Re: WIP: WAL prefetch (another approach)

From: Tomas Vondra <tomas(dot)vondra(at)2ndquadrant(dot)com>
To: Thomas Munro <thomas(dot)munro(at)gmail(dot)com>
Cc: Stephen Frost <sfrost(at)snowman(dot)net>, Dmitry Dolgov <9erthalion6(at)gmail(dot)com>, David Steele <david(at)pgmasters(dot)net>, Andres Freund <andres(at)anarazel(dot)de>, Alvaro Herrera <alvherre(at)2ndquadrant(dot)com>, pgsql-hackers <pgsql-hackers(at)postgresql(dot)org>
Subject: Re: WIP: WAL prefetch (another approach)
Date: 2020-10-10 11:29:35
Message-ID: 20201010112935.qrhm572v4djrjljo@development
Views: Raw Message | Whole Thread | Download mbox | Resend email
Lists: pgsql-hackers


I repeated the same testing I did before - I started with a 32GB pgbench
database with archiving, run a pgbench for 1h to generate plenty of WAL,
and then performed recovery from a snapshot + archived WAL on different
storage types. The instance was running on NVMe SSD, allowing it ro
generate ~200GB of WAL in 1h.

The recovery was done on two storage types - SATA RAID0 with 3 x 7.2k
spinning drives and NVMe SSD. On each storage I tested three configs -
disabled prefetching, defaults and increased values:

wal_decode_buffer_size = 4MB (so 8x the default)
maintenance_io_concurrency = 100 (so 10x the default)

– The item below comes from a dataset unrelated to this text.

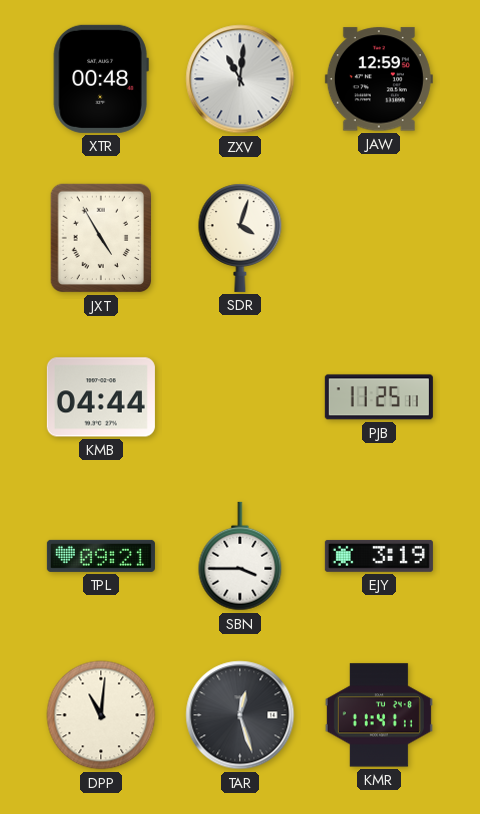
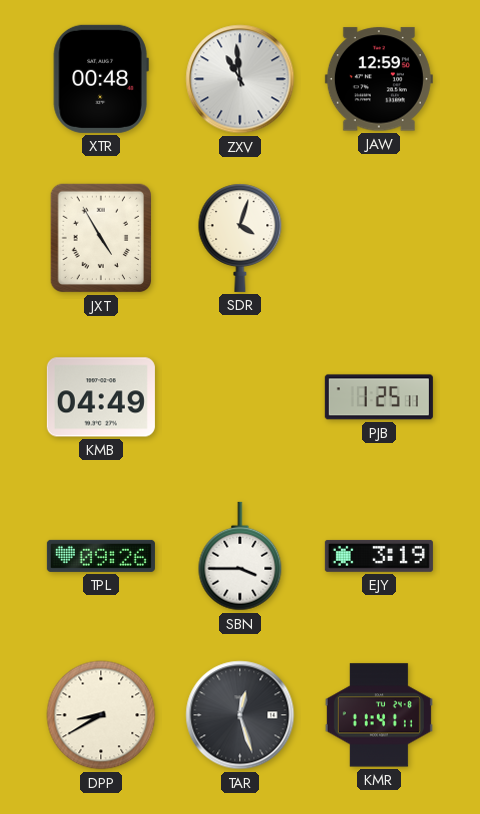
ZXV: 11:01 -> 10:59
KMB: 04:44 -> 04:49
PJB: 11:25 -> 1:25
TPL: 09:21 -> 09:26
DPP: 11:01 -> 8:40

FWIW there's a bunch of issues with the GUCs - the .conf.sample file
does not include e.g. recovery_prefetch, and instead includes
#max_recovery_prefetch_distance which was however replaced by
wal_decode_buffer_size. Another thing is that the actual default value
differ from the docs - e.g. the docs say that wal_decode_buffer_size is
256kB by default, when in fact it's 512kB.

Now, some results ...

1) NVMe

Fro the fast storage, there's a modest improvement. The time it took to
recover the ~13k WAL segments are these

no prefetch: 5532s
default: 4613s
increased: 4549s

So the speedup from enabled prefetch is ~20% but increasing the values
to make it more aggressive has little effect. Fair enough, the NVMe
is probably fast enough to not benefig from longer I/O queues here.

This is a bit misleading though, because the effectivity of prfetching
very much depends on the fraction of FPI in the WAL stream - and right
after checkpoint that's most of the WAL, which makes the prefetching
less efficient. We still have to parse the WAL etc. without actually
prefetching anything, so it's pure overhead.

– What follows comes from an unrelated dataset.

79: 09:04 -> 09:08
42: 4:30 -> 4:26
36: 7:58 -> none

So I've also generated a chart showing time (in milliseconds) needed to
apply individual WAL segments. It clearly shows that there are 3
checkpoints, and that for each checkpoint it's initially very cheap
(thanks to FPI) and as the fraction of FPIs drops the redo gets more
expensive. At which point the prefetch actually helps, by up to 30% in
some cases (so a bit more than the overall speedup). All of this is
expected, of course.

2) 3 x 7.2k SATA RAID0

For the spinning rust, I had to make some compromises. It's not feasible
to apply all the 200GB of WAL - it would take way too long. I only
applied ~2600 segments for each configuration (so not even one whole
checkpoint), and even that took ~20h in each case.

The durations look like this:

no prefetch: 72446s
default: 73653s
increased: 55409s

So in this case the default settings is way too low - it actually makes
the recovery a bit slower, while with increased values there's ~25%
speedup, which is nice. I assume that if larger number of WAL segments
was applied (e.g. the whole checkpoint), the prefetch numbers would be
a bit better - the initial FPI part would play smaller role.

From the attached "average per segment" chart you can see that the basic
behavior is about the same as for NVMe - initially it's slower due to
FPIs in the WAL stream, and then it gets ~30% faster.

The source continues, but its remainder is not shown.